The point that partial genetic overlap among individuals leads to partial conflicts of interests in their motives explains why human life is so endlessly fascinating – why we love, and why we bicker with those we love; why we depend on one another, and why a part of us mistrusts the people we depend on; why we know so much about ourselves, but can’t see ourselves as others see us; why brilliant people do stupid things and evil men are convinced of their rectitude. Trivers has explained why our social and mental lives are more interesting than those of bugs and frogs and why novelists, psychotherapists, and philosophers (in the old sense of wise commentators on the human condition) will always have something to write about.
Trivers is an under-appreciated genius. Social psychology should be based on his theory, but the textbooks barely acknowledge him. Even in his own field he has been overshadowed in the public eye by those who have popularized his ideas. An Edge event with other leading third culture thinkers focusing on his work will be a major contribution, and begin to give this great mind the acknowledgement it deserves.

Steven Pinker

Steven Pinker - wikipedia.org

Tutte queste divagazioni per introdurre una recensione del libro che, a questo punto, è quasi superflua: il libro è come l’autore: affascinante, geniale, molto dispersivo e a tratti francamente irritante. una summa della biografia e degli interessi di Trivers. Stiamo parlando di oltre 300 pagine di testo, articolate in 14 capitoli.

I primi 3 sono dedicati alla teoria evoluzionistica dell’inganno e dell’autoinganno, come emerge dagli approfondimenti condotti nell’arco di 40 anni da Trivers, dalla sua logica evoluzionistica dell’autoinganno, alla sua presenza in natura, alla sua neurofisiologia.

I 4 capitoli successivi trattano della fenomenologia dell’inganno e dell’autoinganno, nella famiglia, nelle relazioni tra i sessi, nell’immunologia (una tesi artdita ma convincente), nella psicologia. Il passaggio alla vita quotidiana (capitolo 8) permette a Trivers di riprendere qui alcune sue ossessioni eccentriche (se così posso dire) al suo campo di ricerca principale: i disastri aerei (capitolo 9, il che permette a Trivers di riprendere l’analisi del disastro del 1982 e a noi di confrontare il suo metodo con quello proposto da Feynman per l’esplosione dello Space Shuttle), la genesi e l’inganno del sionismo (capitolo 10), la mistificazione della guerra in Iraq (11), la religione come autoinganno (12) e le stesse scienze sociali come pseudoscienze.
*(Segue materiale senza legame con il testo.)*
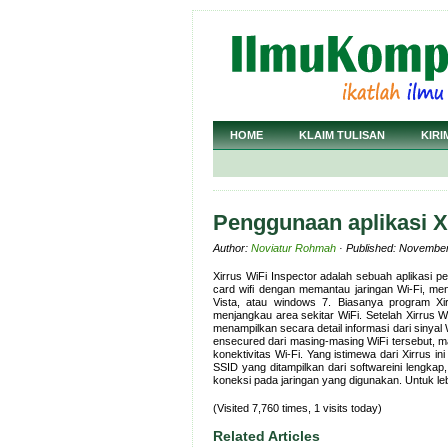
HOME
KLAIM TULISAN
KIRI
Penggunaan aplikasi X
Author:
Noviatur Rohmah
· Published: November
Xirrus WiFi Inspector adalah sebuah aplikasi 
card wifi dengan memantau jaringan Wi-Fi, m
Vista, atau windows 7. Biasanya program X
menjangkau area sekitar WiFi. Setelah Xirrus Wi
menampilkan secara detail informasi dari sinyal
ensecured dari masing-masing WiFi tersebut, 
konektivitas Wi-Fi. Yang istimewa dari Xirrus in
SSID yang ditampilkan dari softwareini lengkap
koneksi pada jaringan yang digunakan. Untuk lebi
(Visited 7,760 times, 1 visits today)
Related Articles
Lascio la parola allo stesso Trivers, in un TEDtalk in cui parla proprio di questo libro.

* * *

Citazioni: sono miei personali appunti che non siete obbligati a leggere, ma se siete curiosi qualcosa di utile e stimolante certamente lo troverete. Come di consueto il riferimento è alla posizione sul Kindle:

Although the biological approach defines “advantage” in terms of survival and reproduction, the psychological approach often defines “advantage” as feeling better, or being happier. Self-deception occurs because we all want to feel good, and self-deception can help us do so. There is some truth to this, as we shall see, but not much. [249]

[…] dishonesty has often been the file against which intellectual tools for truth have been sharpened. [273]
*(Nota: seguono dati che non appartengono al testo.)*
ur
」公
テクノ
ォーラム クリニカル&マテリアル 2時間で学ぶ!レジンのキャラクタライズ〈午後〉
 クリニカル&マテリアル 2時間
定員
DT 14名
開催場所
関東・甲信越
[…] overconfidence is one of the oldest and most dangerous forms of self-deception—both in our personal lives and in global decisions […] [424]

It has been said that power tends to corrupt and absolute power, absolutely. This usually refers to the fact that power permits the execution of ever more selfish strategies toward which one is then “corrupted.” But psychologists have shown that power corrupts our mental processes almost at once. When a feeling of power is induced in people, they are less likely to take others’ viewpoint and more likely to center their thinking on themselves. The result is a reduced ability to comprehend how others see, think, and feel. Power, among other things, induces blindness toward others. [526]

In short, powerful men suffer multiple deficits in their ability to apprehend the world of others correctly, due to their power and their sex. [540]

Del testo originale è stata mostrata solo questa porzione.